There would have to be adequate supply of water of acceptable quality, aside from reliable power, if the dream of Catanduanes to have its own abaca pulp mill is to be realized.
This was stressed during the recent Investment Forum on “the Potentials and Prospects of Abaca Pulp Industry in Catanduanes” by resource speaker Engr. Gerson Escaro of Germarine Industries.
Escaro told local abaca industry stakeholders during the May 25 forum at Rakdell Inn that the pulp mill setup requires that there should be two or more sources of acceptable, mill-use quality water that should not be too costly.
While there is available raw material on the island, he said, planners have to determine the volume of abaca fiber which can be tapped for pulp mill use without unduly putting pressure on current demand and supply situation. Using Catanduanes fiber along would be difficult, Escaro stressed, as it would have to be blended with other abaca fibers from Mindanao for optimum quality.
The logistical cost of delivery of the fiber, chemicals and other supplies to the mill site also needs consideration as well as supply and technical tie-ups with prospective pulp buyers, including market support, he added.
A study has to be conducted by the prospective investor to determine if a pulp mill is viable here, Escaro pointed out.
The industry consultant revealed that years ago when an investor wanted to set up such a mill, Catanduanes was not considered for evaluation, with the mill eventually built in Cabadbaran, Leyte where it is now the world’s biggest.
The Philippines is the main abaca pulp supplier with four mills in Albay (1), Leyte (2) and Mindanao (1) having a combined capacity of 3,000 metric tons of pulp per year. It was disclosed that the current capacity is just enough to supply existing demand in the world market, which is expected to increase at 4% per annum. Expansion is deterred by the high prices of abaca pulp, currently four times more expensive than wood pulp.
In Ecuador’s commercial abaca plantations, mechanized stripping results in fiber length of two to four meters, or twice that of Catanduanes fiber which is manually stripped. “Hand stripping must be combined with the mechanical process,” Escaro said.
He also noted that fiber grades on the island have large variations, with low, middle or high sides within S2 class.], while in Leyte mechanized stripping results in two grades only for S2. There should be uniform classification and quality of fiber, he said, otherwise the pulp mill has to reclassify the fiber again into grades that it wants.
Executive Director Atty, Raul Angeles of the Board of Investments (BOI) Investments Assistance Center, remarked that the issues can only be addressed if the concerned agencies and stakeholders would be united.
He likewise cited the need to look into existing power contracts, pointing out that nobody would put up a pulp mill if there is intermittent power supply.

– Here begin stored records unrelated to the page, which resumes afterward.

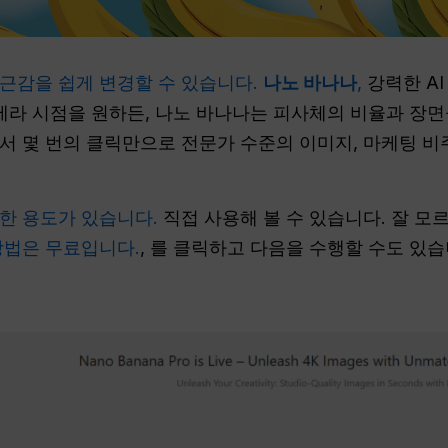
근감을 쉽게 변경할 수 있습니다.
나노 바나나
,
강력한 AI
카메라 시점을 원하든, 나노 바나나는 피사체의 비율과 장
서 몇 번의 클릭만으로 전문가 수준의 이미지, 마케팅 비
한 용도가 있습니다.
직접 사용해 볼 수 있습니다. 잘 모
방법은 무료입니다.
, 를 클릭하고 다음을 수행할 수도 있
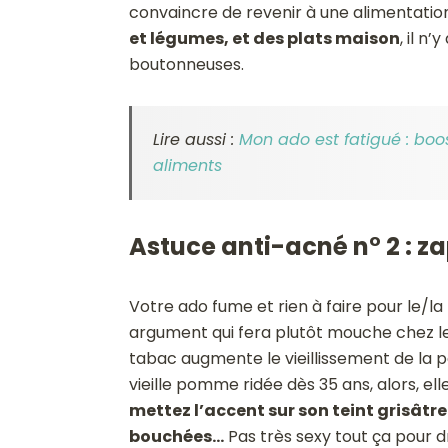
convaincre de revenir à une alimentation
et légumes, et des plats maison
, il n
boutonneuses.
Lire aussi :
Mon ado est fatigué : boo
aliments
Astuce anti-acné n° 2 : za
Votre ado fume et rien à faire pour le/la 
argument qui fera plutôt mouche chez les 
tabac augmente le vieillissement de la pe
vieille pomme ridée dès 35 ans, alors, elle
mettez l’accent sur son teint grisâtre
bouchées…
Pas très sexy tout ça pour dr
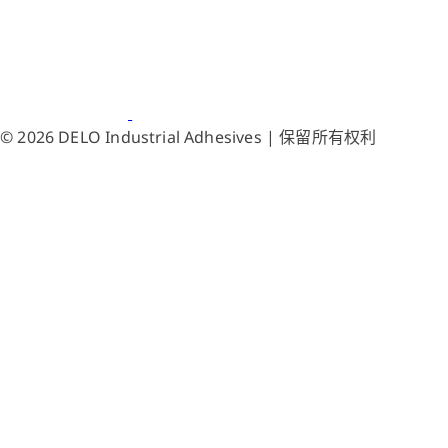
© 2026 DELO Industrial Adhesives | 保留所有权利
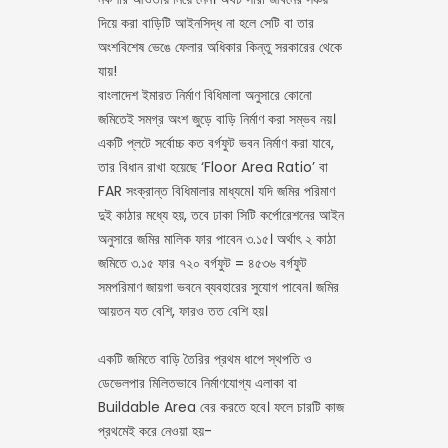
দিয়ে করা বাড়িটি আইনসিদ্ধ না হলে সেটি বা তার
অংশবিশেষ ভেঙে ফেলার অধিকার কিন্তু সরকারের থেকে
যায়!
বাংলাদেশ ইমারত নির্মাণ বিধিমালা অনুসারে কোনো
জমিতেই সমগ্র অংশ জুড়ে বাড়ি নির্মাণ করা সম্ভব নয়।
একটি প্লটে সর্বোচ্চ কত বর্গফুট ভবন নির্মাণ করা যাবে,
তার বিধান রাখা হয়েছে ‘Floor Area Ratio’ বা
FAR সংক্রান্ত বিধিমালার মাধ্যমে। যদি জমির পরিমাণ
দুই কাঠার মধ্যে হয়, তবে ঢাকা সিটি কর্পোরেশনের আইন
অনুসারে জমির মালিক ফার পাবেন ৩.১৫। অর্থাৎ ২ কাঠা
জমিতে ৩.১৫ ফার ৭২০ বর্গফুট = ৪৫৩৬ বর্গফুট
সমপরিমাণ জায়গা ভবনে ব্যবহারের সুযোগ পাবেন। জমির
আয়তন যত বেশি, ফারও তত বেশি হয়।
একটি জমিতে বাড়ি তৈরির প্রথম ধাপে স্থপতি ও
ডেভেলপার মিলিতভাবে নির্মাণযোগ্য এলাকা বা
Buildable Area বের করতে হবে। ফলে চারটি কাজ
প্রথমেই করে নেওয়া হয়-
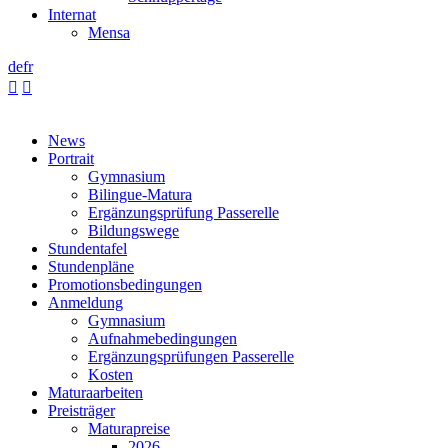
Internat
Mensa
de
fr


News
Portrait
Gymnasium
Bilingue-Matura
Ergänzungsprüfung Passerelle
Bildungswege
Stundentafel
Stundenpläne
Promotionsbedingungen
Anmeldung
Gymnasium
Aufnahmebedingungen
Ergänzungsprüfungen Passerelle
Kosten
Maturaarbeiten
Preisträger
Maturapreise
2026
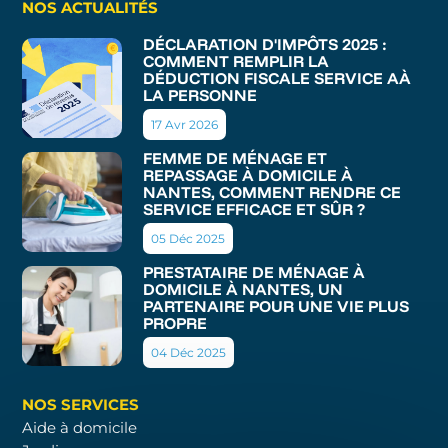
NOS ACTUALITÉS
DÉCLARATION D'IMPÔTS 2025 :
COMMENT REMPLIR LA
DÉDUCTION FISCALE SERVICE AÀ
LA PERSONNE
17 Avr 2026
FEMME DE MÉNAGE ET
REPASSAGE À DOMICILE À
NANTES, COMMENT RENDRE CE
SERVICE EFFICACE ET SÛR ?
05 Déc 2025
PRESTATAIRE DE MÉNAGE À
DOMICILE À NANTES, UN
PARTENAIRE POUR UNE VIE PLUS
PROPRE
04 Déc 2025
NOS SERVICES
Aide à domicile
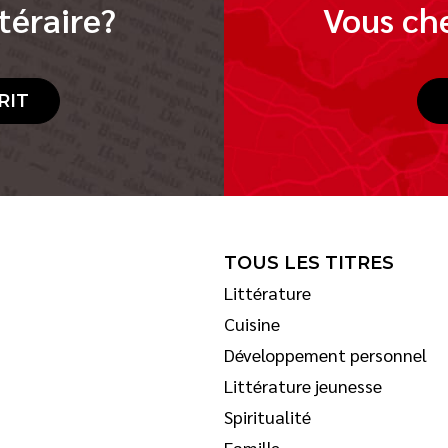
téraire?
Vous che
RIT
TOUS LES TITRES
Littérature
Cuisine
Développement personnel
Littérature jeunesse
Spiritualité
Famille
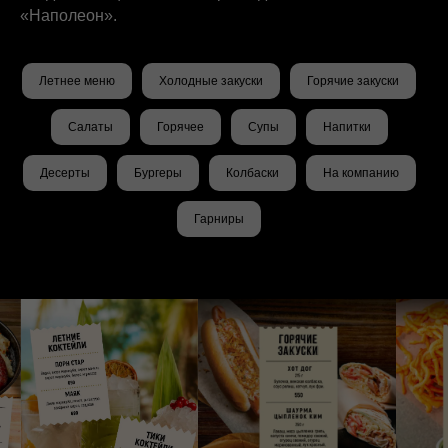
«Наполеон».
Летнее меню
Холодные закуски
Горячие закуски
Салаты
Горячее
Супы
Напитки
Десерты
Бургеры
Колбаски
На компанию
Гарниры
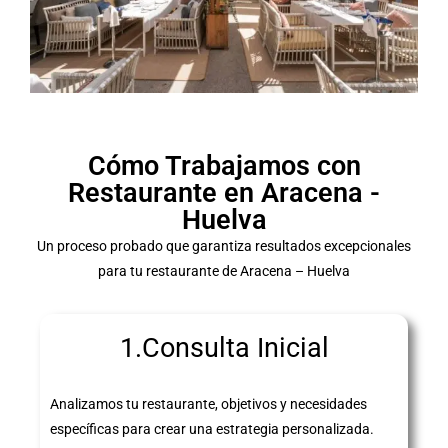
Cómo Trabajamos con
Restaurante en Aracena -
Huelva
Un proceso probado que garantiza resultados excepcionales
para tu restaurante de Aracena – Huelva
1.Consulta Inicial
Analizamos tu restaurante, objetivos y necesidades
específicas para crear una estrategia personalizada.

“We have to move fast of we are to move ahead of competition from neighboring countries in Asia,” Angeles said. “If we will not help ourselves, we will be OFWs of other countries.”
The BOI official also discussed the 2016 Investment Priorities Plan of the national government while an aide talked on the impact of changing technological and economic factors on markets for natural industrial fibers such as abaca.
The country’s abaca exports have reached US$115 million in 2015, with RP supplying 90 percent of the world market. Catanduanes accounts for nearly 35% of total abaca fiber production.
Despite the high price of fiber since 2012, now at P67 per kilo, buying price on the island is low. This was attributed to traders controlling the local market.